Glioblastoma (GBM) is a prevalent brain tumor with a high mortality rate worldwide. Although many efforts have been made to explore potential therapeutic strategies, the treatment for GBM remains obscure. Phenolic compounds have received considerable attention in cancer biology owing to their therapeutic applications. Indeed, phenolic compounds with alkylaminophenol core have been approved by the U.S. Food and Drug Administration to treat several diseases. The present study aims at exploring the anti-tumor activity of three different alkylaminophenols, namely 2-((3,4-dihydroquinolin-1(2H)-yl)(p-tolyl)methyl)phenol (THTMP), 2- ((1,2,3,4-tetrahydroquinolin-1-yl)(4-methoxyphenyl)methyl)phenol (THMPP), and N-(2-hydroxy-5-nitrophenyl(4'-methylphenyl)methyl)indoline (HNPMI) against GBM cell growth and proliferation. Our results reveal that THTMP has potent inhibitory activity against GBM cells and could target GBM cancer stem cells (GSCs) via arresting the cell cycle at the G1/S phase and inducing reactive oxygen species- mediated apoptosis. Furthermore, THTMP could target GSCs by modulating epidermal growth factor receptor (EGFR) and GSC signaling pathways. In addition, the G-protein coupled receptor 17 (GPR17) targeted signaling pathway has also grasped attention in the treatment of GBM. Our preliminary study has revealed that GPR17 interaction with its ligand, 2-[[5-(3-morpholin-4-ylsulfonylphenyl)-4-[4- (trifluoromethoxy) phenyl]-1,2,4-triazol-3-yl] sulfanyl]-N-(4-propan-2ylphenyl) acetamide (namely, T0510.3657 or T0), could potentially regulate the intracellular signaling communication of GBM. We have identified that T0 downregulates the concentration of adenosine 3',5'-cyclic monophosphate (cAMP) through activating GPR17 signaling. Here, we have characterized the effect of T0 and the underlying molecular mechanism in inducing GBM cell death.

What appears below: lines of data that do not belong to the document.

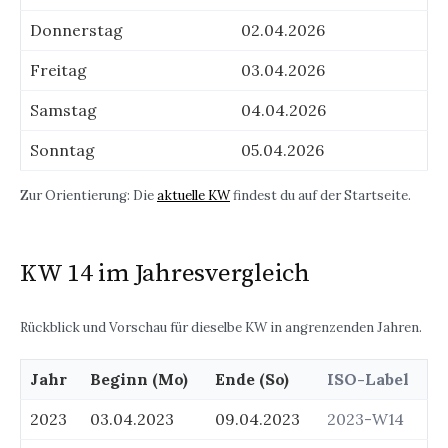
Donnerstag
02.04.2026
Freitag
03.04.2026
Samstag
04.04.2026
Sonntag
05.04.2026
Zur Orientierung: Die
aktuelle KW
findest du auf der Startseite.
KW 14 im Jahresvergleich
Rückblick und Vorschau für dieselbe KW in angrenzenden Jahren.
Jahr
Beginn (Mo)
Ende (So)
ISO-Label
Beginn
2023
03.04.2023
09.04.2023
2023-W14
und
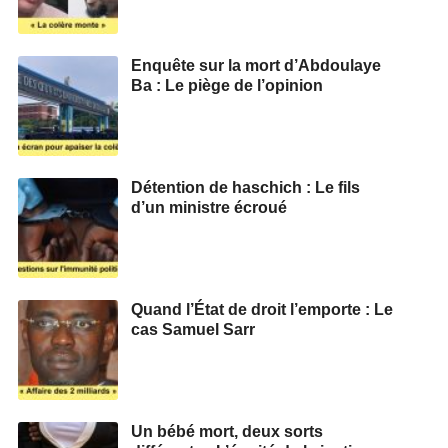
Enquête sur la mort d’Abdoulaye
Ba : Le piège de l’opinion
Détention de haschich : Le fils
d’un ministre écroué
Quand l’État de droit l’emporte : Le
cas Samuel Sarr
Un bébé mort, deux sorts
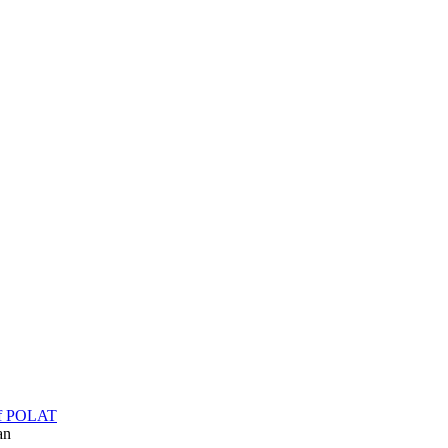
f POLAT
an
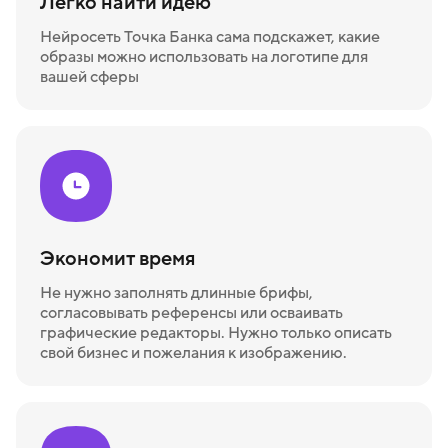
Легко найти идею
Нейросеть Точка Банка сама подскажет, какие
образы можно использовать на логотипе для
вашей сферы
Экономит время
Не нужно заполнять длинные брифы,
согласовывать референсы или осваивать
графические редакторы. Нужно только описать
свой бизнес и пожелания к изображению.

Towards combinatorial drug development, the lead phenolic compound and the GPR17 ligand were used to investigate the anti-cancer effect against GBM. The results show that THTMP has a higher synergistic effect when combined with T0 than the temozolomide (TMZ) in inducing GBM cell death. Furthermore, this study reveals that combining THTMP with T0 would increase the inhibitory effect against mesenchymal GBM cells compared to a single THTMP/T0/TMZ treatment. In addition, the combination THTMP+T0 could decrease the migration, invasion, and colony formation ability of glioblastoma cells. The combination also has the ability to arrest the cell cycle at the S phase as well as to induce ROS-, caspase- and mitogen-activated protein kinase (MAPK)-mediated apoptosis. The activation of intrinsic apoptosis is found to be regulated by XIAP, p53, cIAP-1, cIAP-2, HSP27, cytochrome c, cleaved caspases-3, and Bcl-2. The combinatorial drug treatment shows the promising anti-tumor property in the GBM xenograft model since it can reduce tumor volume. Our findings imply the coordinated administration of THTMP and T0 as a potential therapy that can be used for GBM treatment.